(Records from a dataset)

=-=-=

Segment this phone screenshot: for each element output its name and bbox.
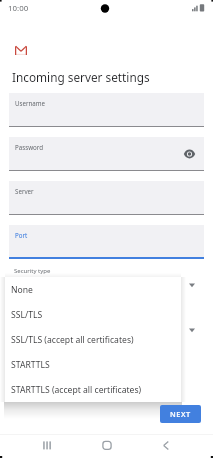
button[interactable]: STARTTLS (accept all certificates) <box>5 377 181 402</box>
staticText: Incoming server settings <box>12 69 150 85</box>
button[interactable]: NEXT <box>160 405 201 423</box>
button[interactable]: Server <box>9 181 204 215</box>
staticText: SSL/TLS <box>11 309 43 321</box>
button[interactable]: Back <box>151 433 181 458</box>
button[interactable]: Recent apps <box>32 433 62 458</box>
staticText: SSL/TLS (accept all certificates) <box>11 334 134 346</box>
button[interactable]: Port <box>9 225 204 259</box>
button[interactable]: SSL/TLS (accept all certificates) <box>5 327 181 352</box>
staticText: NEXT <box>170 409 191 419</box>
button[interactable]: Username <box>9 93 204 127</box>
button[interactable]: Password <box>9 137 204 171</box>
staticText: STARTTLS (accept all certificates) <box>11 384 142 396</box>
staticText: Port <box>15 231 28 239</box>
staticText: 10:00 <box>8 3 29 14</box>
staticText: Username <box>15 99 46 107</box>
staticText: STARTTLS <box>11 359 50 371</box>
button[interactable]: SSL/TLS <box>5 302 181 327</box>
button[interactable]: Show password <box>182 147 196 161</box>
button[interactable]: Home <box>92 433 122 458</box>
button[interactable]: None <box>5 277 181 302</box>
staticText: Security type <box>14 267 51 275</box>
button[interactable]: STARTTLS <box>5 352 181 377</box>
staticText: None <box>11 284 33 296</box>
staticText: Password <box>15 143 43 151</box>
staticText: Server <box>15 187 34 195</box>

=-=-=

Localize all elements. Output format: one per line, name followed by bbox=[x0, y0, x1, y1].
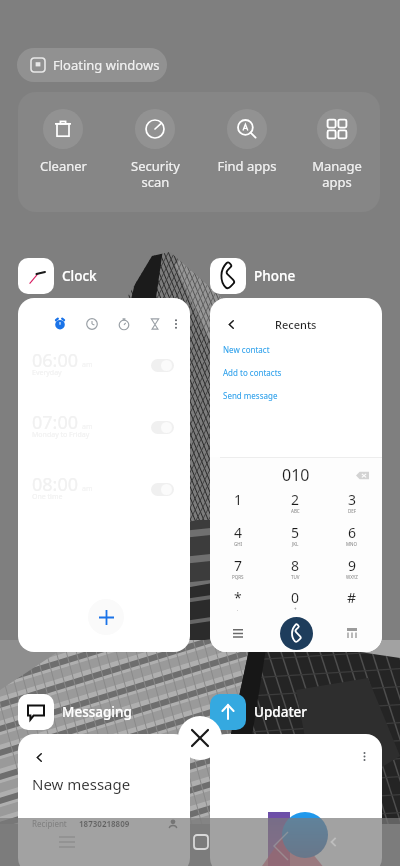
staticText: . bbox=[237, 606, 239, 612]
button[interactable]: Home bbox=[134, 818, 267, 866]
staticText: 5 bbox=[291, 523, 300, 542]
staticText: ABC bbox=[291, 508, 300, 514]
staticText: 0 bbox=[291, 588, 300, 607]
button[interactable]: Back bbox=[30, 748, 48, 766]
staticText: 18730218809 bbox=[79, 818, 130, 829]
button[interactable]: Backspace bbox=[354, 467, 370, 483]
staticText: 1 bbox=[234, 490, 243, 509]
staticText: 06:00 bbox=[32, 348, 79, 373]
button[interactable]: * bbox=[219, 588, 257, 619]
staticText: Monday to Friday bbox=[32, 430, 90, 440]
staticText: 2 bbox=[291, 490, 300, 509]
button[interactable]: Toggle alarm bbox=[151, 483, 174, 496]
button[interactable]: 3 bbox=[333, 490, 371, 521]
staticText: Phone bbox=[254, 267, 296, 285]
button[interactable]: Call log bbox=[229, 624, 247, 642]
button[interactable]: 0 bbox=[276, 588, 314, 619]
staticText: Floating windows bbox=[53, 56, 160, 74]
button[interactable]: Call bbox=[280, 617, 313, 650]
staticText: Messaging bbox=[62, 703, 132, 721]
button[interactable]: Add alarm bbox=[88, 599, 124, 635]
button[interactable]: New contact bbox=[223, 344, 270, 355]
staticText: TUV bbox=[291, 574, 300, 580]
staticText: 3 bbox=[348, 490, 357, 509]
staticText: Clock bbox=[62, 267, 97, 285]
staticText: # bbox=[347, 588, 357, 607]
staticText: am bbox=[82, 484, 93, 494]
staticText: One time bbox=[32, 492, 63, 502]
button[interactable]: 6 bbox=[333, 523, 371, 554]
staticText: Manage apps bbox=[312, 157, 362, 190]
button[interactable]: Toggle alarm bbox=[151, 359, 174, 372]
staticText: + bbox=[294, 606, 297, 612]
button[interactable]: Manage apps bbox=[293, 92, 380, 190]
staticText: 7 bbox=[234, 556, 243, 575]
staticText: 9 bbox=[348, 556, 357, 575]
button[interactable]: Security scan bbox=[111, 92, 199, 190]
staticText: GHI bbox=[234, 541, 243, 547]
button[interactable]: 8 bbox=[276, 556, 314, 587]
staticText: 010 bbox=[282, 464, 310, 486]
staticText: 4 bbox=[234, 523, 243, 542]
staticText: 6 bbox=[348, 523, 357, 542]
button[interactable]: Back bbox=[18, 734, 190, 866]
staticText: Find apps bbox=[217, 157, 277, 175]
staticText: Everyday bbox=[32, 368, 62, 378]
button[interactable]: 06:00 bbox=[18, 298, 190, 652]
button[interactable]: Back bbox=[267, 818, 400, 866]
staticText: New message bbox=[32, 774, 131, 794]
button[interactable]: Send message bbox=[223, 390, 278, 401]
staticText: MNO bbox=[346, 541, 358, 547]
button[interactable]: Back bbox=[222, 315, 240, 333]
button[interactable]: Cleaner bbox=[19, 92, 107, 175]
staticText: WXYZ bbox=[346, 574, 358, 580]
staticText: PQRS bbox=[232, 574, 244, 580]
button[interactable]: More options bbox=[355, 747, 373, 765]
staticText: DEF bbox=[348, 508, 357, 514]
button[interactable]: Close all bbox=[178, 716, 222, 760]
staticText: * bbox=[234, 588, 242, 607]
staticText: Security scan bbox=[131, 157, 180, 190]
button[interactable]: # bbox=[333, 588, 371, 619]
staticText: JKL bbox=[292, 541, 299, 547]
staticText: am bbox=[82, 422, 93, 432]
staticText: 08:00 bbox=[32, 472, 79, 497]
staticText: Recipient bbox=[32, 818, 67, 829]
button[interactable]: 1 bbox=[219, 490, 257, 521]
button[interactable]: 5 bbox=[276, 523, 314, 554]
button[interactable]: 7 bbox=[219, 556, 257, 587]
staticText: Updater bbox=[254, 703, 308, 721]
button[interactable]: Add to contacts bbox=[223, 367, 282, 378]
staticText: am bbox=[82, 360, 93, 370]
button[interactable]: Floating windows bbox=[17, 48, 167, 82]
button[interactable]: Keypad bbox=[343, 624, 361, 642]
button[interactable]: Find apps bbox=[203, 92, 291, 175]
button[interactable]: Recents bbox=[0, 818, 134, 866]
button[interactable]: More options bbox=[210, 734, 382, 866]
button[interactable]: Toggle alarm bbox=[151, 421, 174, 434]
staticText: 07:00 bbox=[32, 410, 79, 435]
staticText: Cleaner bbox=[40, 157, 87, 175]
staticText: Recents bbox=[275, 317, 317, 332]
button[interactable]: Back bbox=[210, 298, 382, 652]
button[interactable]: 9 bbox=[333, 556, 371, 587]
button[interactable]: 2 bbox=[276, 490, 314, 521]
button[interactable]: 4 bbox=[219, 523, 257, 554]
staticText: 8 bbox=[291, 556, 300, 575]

=-=-=

* **ASSIGNMENT**:
The word to find is "Toggle". Copy every line of the data that holds it.

* **REPLY TO THE EXERCISE**:
button[interactable]: Toggle alarm bbox=[151, 483, 174, 496]
button[interactable]: Toggle alarm bbox=[151, 359, 174, 372]
button[interactable]: Toggle alarm bbox=[151, 421, 174, 434]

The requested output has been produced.